Minister of Education
- In office June 19, 2009 – January 11, 2011
- Preceded by: Judy Streatch
- Succeeded by: Ramona Jennex

Minister of Labour and Advanced Education
- In office June 19, 2009 – March 15, 2013
- Preceded by: Mark Parent
- Succeeded by: Frank Corbett

Personal details
- Party: NDP
- Occupation: educator

= Marilyn More =

Canadian politician

Marilyn More is a Canadian retired educator and politician from Nova Scotia.

A resident of Dartmouth, More worked as a teacher.

==Political career==
More was first elected to political office in 1978, when she became the first woman to be elected to a school board in Nova Scotia, having been elected to the Dartmouth School Board for three consecutive terms.

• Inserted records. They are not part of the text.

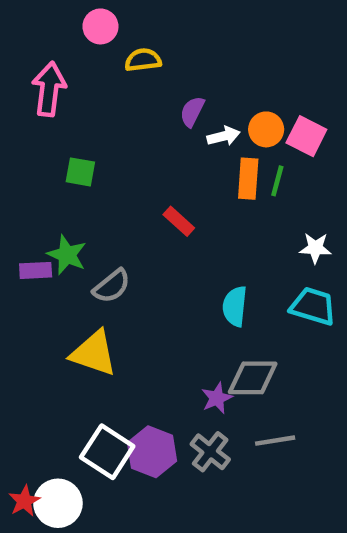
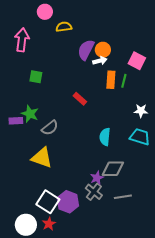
purple semicircle: (192, 112) -> (86, 50), size x1.5
orange circle: (266, 129) -> (103, 50), moved
gray cross: (210, 452) -> (94, 192), moved
red star: (24, 501) -> (49, 224), moved

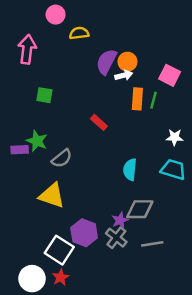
purple hexagon: (68, 202) -> (84, 233), moved

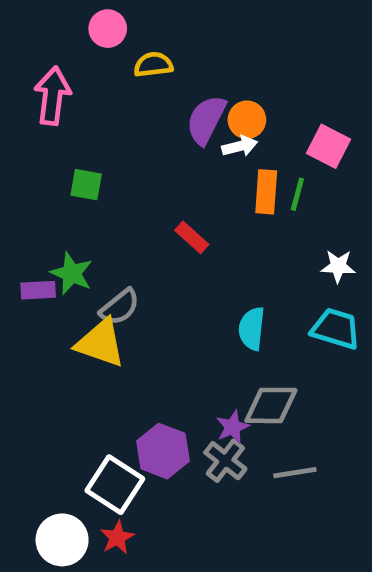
yellow triangle: (52, 196) -> (100, 343), moved

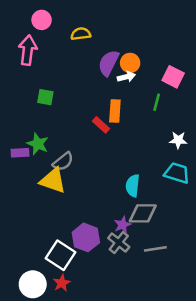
pink circle: (108, 29) -> (42, 20), moved
orange rectangle: (266, 192) -> (115, 111), moved
cyan semicircle: (252, 329) -> (133, 186), moved

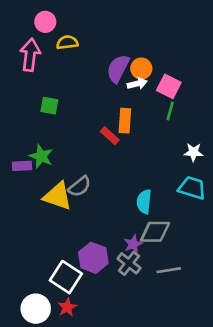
yellow semicircle: (81, 34) -> (67, 42), moved
pink square: (173, 77) -> (169, 86), moved
gray semicircle: (63, 162) -> (80, 186), moved

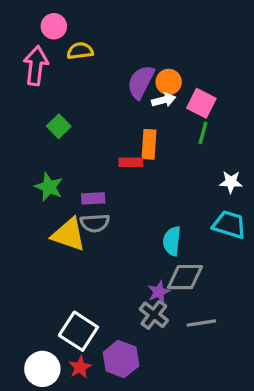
green square: (49, 106) -> (59, 126), turned 36
red rectangle: (110, 136) -> (131, 162), turned -42
purple rectangle: (22, 166) -> (93, 198), moved
gray semicircle: (80, 186) -> (95, 223), turned 35
purple hexagon: (93, 258) -> (121, 359), moved

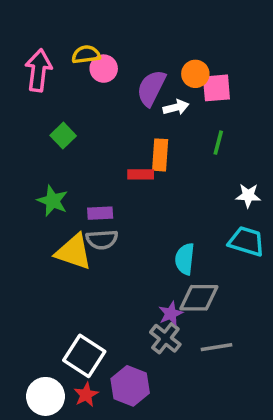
pink circle: (54, 26) -> (104, 69), moved
orange circle: (169, 82) -> (195, 74), moved
pink square: (201, 103) -> (216, 88), moved, turned -32

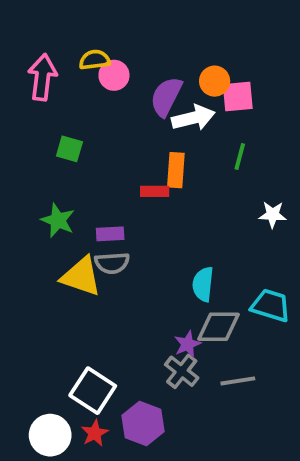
white arrow: (176, 107) -> (193, 118), size x1.5
green square: (63, 136) -> (69, 149), turned -30
cyan trapezoid: (246, 241) -> (271, 305), moved

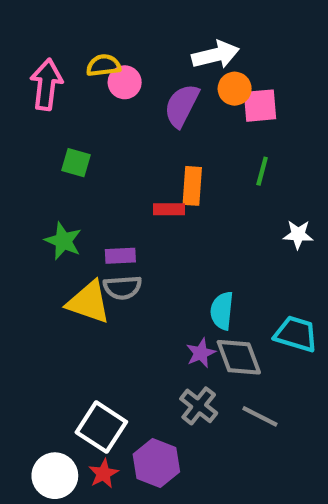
white arrow: (193, 118) -> (216, 55), moved
gray diamond: (218, 327) -> (239, 357), turned 69
purple star: (187, 344) -> (201, 353), moved
gray line: (238, 381) -> (260, 416), turned 36

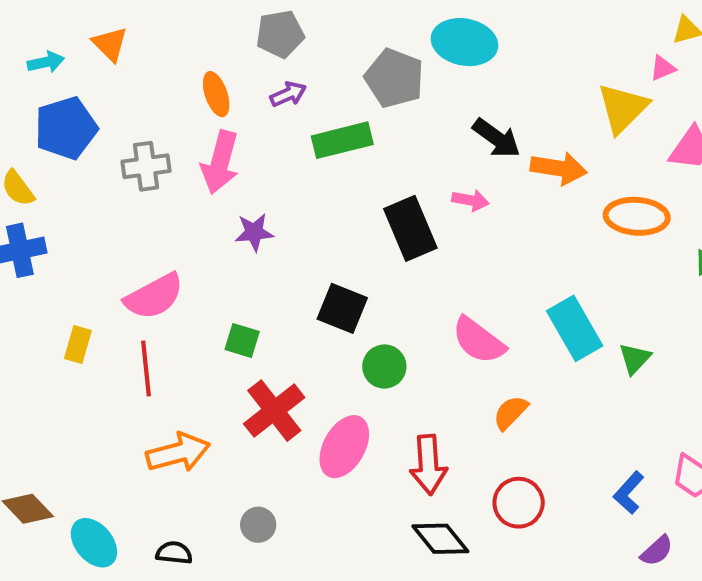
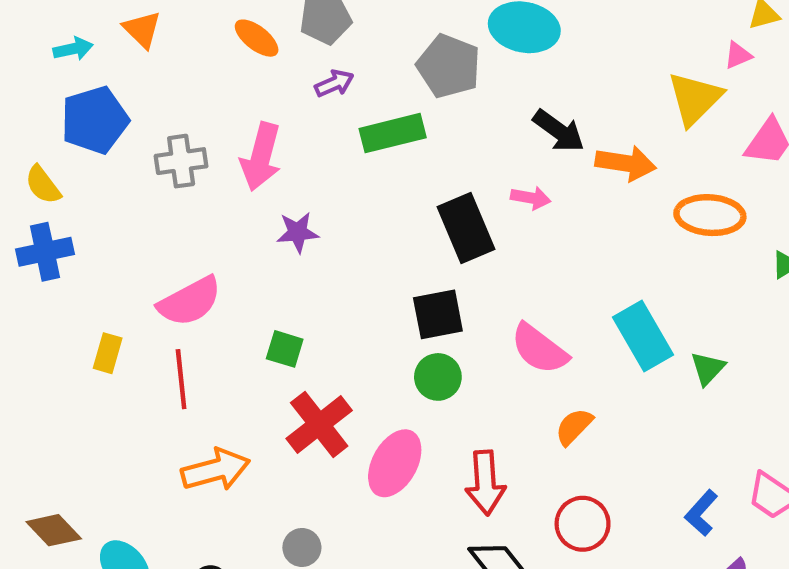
orange ellipse: (216, 94) -> (257, 38), moved, turned -33
black square: (342, 308) -> (438, 314), moved, turned -33

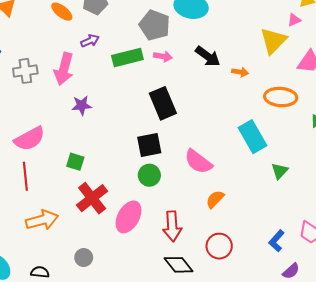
purple arrow: (334, 83) -> (90, 41), moved
orange arrow: (626, 163) -> (240, 72), size x0.6
pink arrow: (531, 198) -> (163, 56), moved
cyan rectangle: (643, 336) -> (253, 137), moved

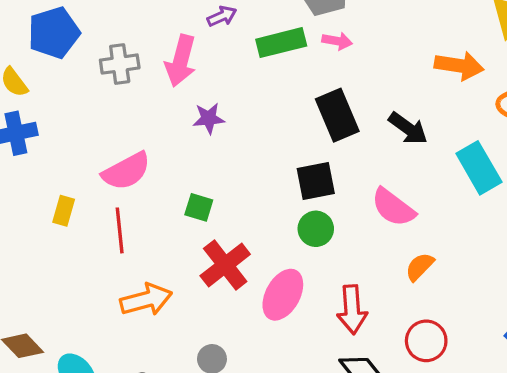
black arrow: (208, 56) -> (408, 128), moved
orange arrow: (240, 72) -> (459, 66), size x1.8

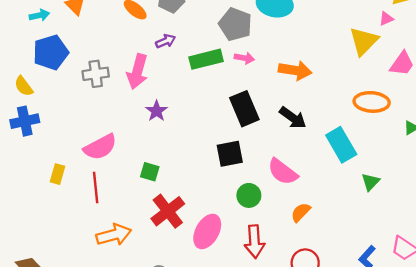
orange arrow: (459, 66) -> (295, 70), moved
purple star: (209, 118) -> (157, 111), turned -30
green circle: (316, 229) -> (249, 195), moved

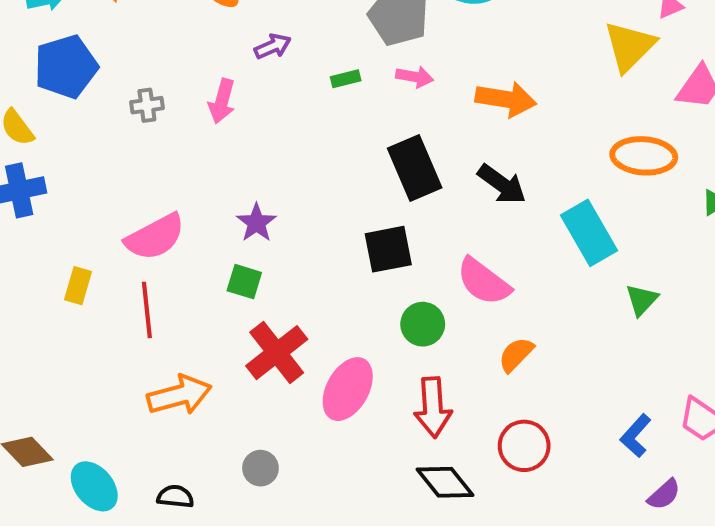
green rectangle: (206, 59) -> (346, 79), size x0.5
pink arrow: (137, 72) -> (222, 101), size x0.7
gray cross: (96, 74) -> (147, 105), size x0.7
purple star: (157, 111) -> (256, 223), moved

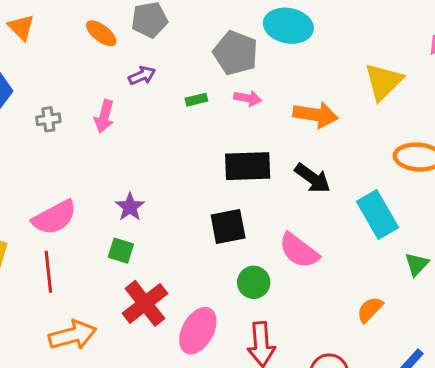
yellow triangle: (630, 46) -> (383, 82), moved
black rectangle: (415, 168) -> (248, 166), turned -69
orange semicircle: (516, 355) -> (370, 310), moved

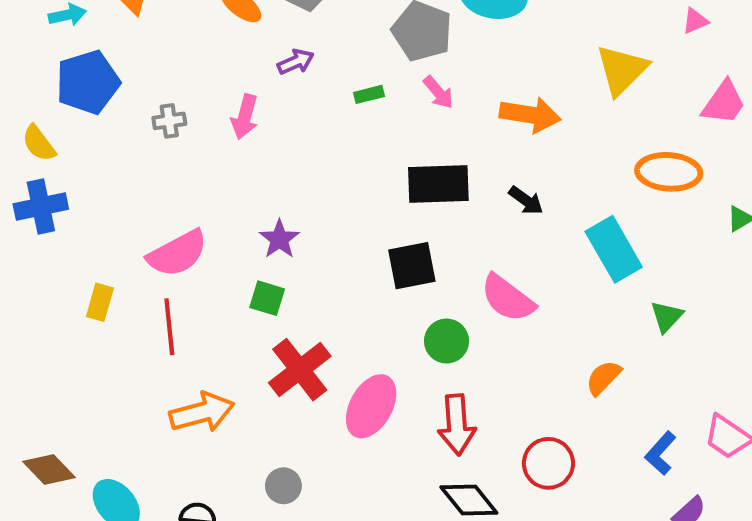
pink arrow: (248, 98) -> (438, 92), turned 40
black arrow: (313, 178) -> (526, 200), size x0.7

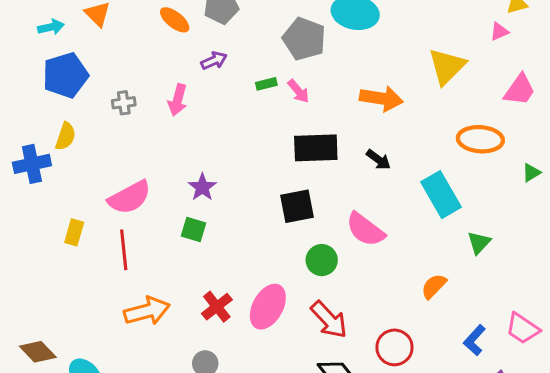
pink arrow: (438, 92) -> (298, 91), moved
yellow semicircle: (39, 143) -> (65, 136), moved, turned -124
red cross: (300, 370) -> (217, 307), moved, size x0.7
red arrow: (457, 425) -> (329, 320), turned -39

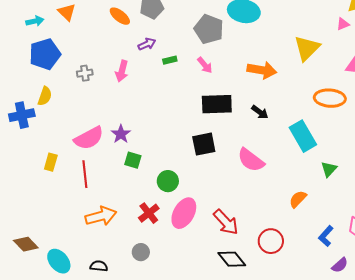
green rectangle: (266, 84) -> (170, 60), moved
purple star: (202, 187) -> (121, 134), moved
green circle: (322, 260) -> (168, 181), moved

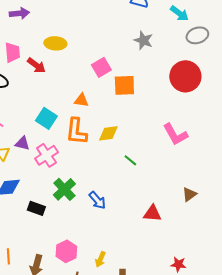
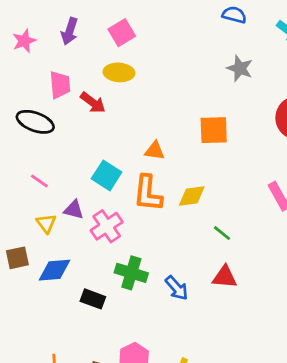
purple arrow: (19, 13) -> (70, 31), turned 114
pink square: (101, 67) -> (122, 33), moved
green cross: (64, 189) -> (131, 273), turned -30
red triangle: (152, 213) -> (225, 277), moved

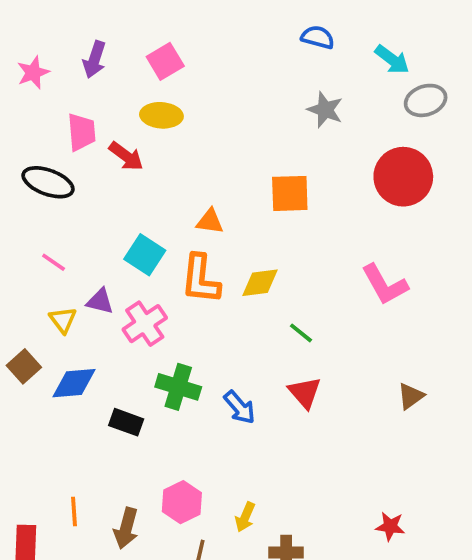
brown square: (17, 258) -> (24, 366), turned -30
red triangle: (225, 277) -> (305, 392), turned 44

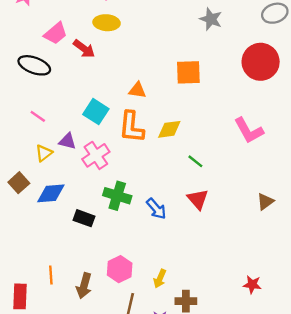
pink trapezoid: (81, 132) -> (56, 33), turned 55
yellow triangle: (63, 320) -> (44, 153), turned 30

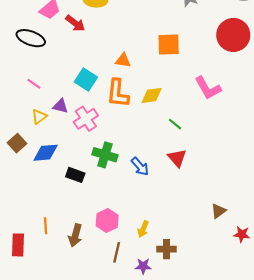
pink L-shape: (249, 131) -> (208, 88), moved
brown triangle: (265, 202) -> (218, 211), moved
red star: (252, 285) -> (242, 234), moved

More has been active with the Nova Scotia New Democratic Party and is a past-President of the party.

In 2003 More successfully ran for the Nova Scotia New Democratic Party nomination in the riding of Dartmouth South-Portland Valley. More was elected in the 2003 provincial election and was re-elected in the 2006 and 2009 provincial elections.

On June 19, 2009 More was appointed to the Executive Council of Nova Scotia where she served as Minister of Education and Early Childhood Development, as well as Minister of Labour and Workforce Development, and Minister of Volunteerism. On January 11, 2011, Premier Darrell Dexter shuffled his cabinet, naming More as Minister of Labour and Advanced Education as well as the minister of both Immigration and Status of Women. On March 15, 2013, More was shuffled to Minister responsible for the Public Service Commission, Communications Nova Scotia and the Status of Women.

More did not run for re-election in the 2013 provincial election.